By this time, accusations of tyranny and incompetence on the part of Columbus had also reached the Court. Queen Isabella and King Ferdinand responded by removing Columbus from power and replacing him with Francisco de Bobadilla, a member of the Order of Calatrava. Bobadilla, who ruled as governor from 1500 until his death in a storm in 1502, had also been tasked by the Court with investigating the accusations of brutality made against Columbus. Arriving in Santo Domingo while Columbus was away in the explorations of his third voyage, Bobadilla was immediately met with complaints about all three Columbus brothers: Christopher, Bartolomeo, and Diego. Bobadilla reported to Spain that Columbus regularly used torture and mutilation to govern Hispaniola. The 48-page report, found in 2006 in the national archive in the Spanish city of Simancas, contains testimonies from 23 people, including both enemies and supporters of Columbus, about the treatment of colonial subjects by Columbus and his brothers during his seven-year rule.

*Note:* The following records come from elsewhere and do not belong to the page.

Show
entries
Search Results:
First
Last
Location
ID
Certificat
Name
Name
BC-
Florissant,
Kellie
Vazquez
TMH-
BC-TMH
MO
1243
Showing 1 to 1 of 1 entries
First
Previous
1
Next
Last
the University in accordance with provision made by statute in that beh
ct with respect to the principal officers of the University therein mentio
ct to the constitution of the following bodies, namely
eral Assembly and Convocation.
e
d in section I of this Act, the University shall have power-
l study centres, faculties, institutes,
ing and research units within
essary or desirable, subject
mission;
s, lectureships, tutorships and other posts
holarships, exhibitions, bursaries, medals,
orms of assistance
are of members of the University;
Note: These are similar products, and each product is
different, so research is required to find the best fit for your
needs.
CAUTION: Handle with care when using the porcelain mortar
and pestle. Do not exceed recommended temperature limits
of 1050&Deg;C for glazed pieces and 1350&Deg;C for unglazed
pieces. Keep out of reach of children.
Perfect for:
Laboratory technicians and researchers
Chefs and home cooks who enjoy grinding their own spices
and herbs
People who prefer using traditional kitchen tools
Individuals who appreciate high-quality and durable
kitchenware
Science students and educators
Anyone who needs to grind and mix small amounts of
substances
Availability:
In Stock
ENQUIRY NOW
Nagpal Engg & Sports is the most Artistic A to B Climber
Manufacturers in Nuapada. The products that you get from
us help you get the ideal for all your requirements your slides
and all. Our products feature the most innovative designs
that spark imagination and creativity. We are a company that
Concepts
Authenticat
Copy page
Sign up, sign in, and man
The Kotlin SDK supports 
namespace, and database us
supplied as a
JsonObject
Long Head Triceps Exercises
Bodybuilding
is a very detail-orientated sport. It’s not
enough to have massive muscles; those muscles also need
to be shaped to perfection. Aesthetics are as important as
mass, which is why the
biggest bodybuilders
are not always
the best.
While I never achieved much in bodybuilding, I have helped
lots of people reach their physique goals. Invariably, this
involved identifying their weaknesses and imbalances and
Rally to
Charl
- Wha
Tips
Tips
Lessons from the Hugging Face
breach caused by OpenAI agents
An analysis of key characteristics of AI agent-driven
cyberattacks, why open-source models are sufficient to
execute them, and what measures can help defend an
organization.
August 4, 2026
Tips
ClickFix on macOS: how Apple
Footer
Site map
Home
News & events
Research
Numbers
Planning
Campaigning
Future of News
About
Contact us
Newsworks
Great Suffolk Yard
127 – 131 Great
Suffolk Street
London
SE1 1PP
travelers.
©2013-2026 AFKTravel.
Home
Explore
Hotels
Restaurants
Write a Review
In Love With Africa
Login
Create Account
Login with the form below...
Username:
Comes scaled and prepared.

According to the report, Columbus once punished a man found guilty of stealing corn by having his ears and nose cut off and then selling him into slavery. Testimony recorded in the report stated that Columbus congratulated his brother Bartolomeo on "defending the family" when the latter ordered a woman paraded naked through the streets and then had her tongue cut out for suggesting that Columbus was of lowly birth. The document also describes how Columbus put down native unrest and revolt; he first ordered a brutal crackdown in which many natives were killed and then paraded their dismembered bodies through the streets in an attempt to discourage further rebellion."Columbus's government was characterised by a form of tyranny," Consuelo Varela, a Spanish historian who has seen the document, told journalists. "Even those who loved him had to admit the atrocities that had taken place."
Because of their gross misgovernance, Columbus and his brothers were arrested and imprisoned upon their return to Spain from the third voyage. They lingered in jail for six weeks before King Ferdinand ordered their release. Not long after, the king and queen summoned the Columbus brothers to the Alhambra palace in Granada. There, the royal couple heard the brothers' pleas; restored their freedom and wealth; and, after much persuasion, agreed to fund Columbus's fourth voyage. But the door was firmly shut on Columbus's role as governor. Henceforth Nicolás de Ovando y Cáceres was to be the new governor of the West Indies."
Australians fought a war against emus and lost, and I think that's goddamn beautiful.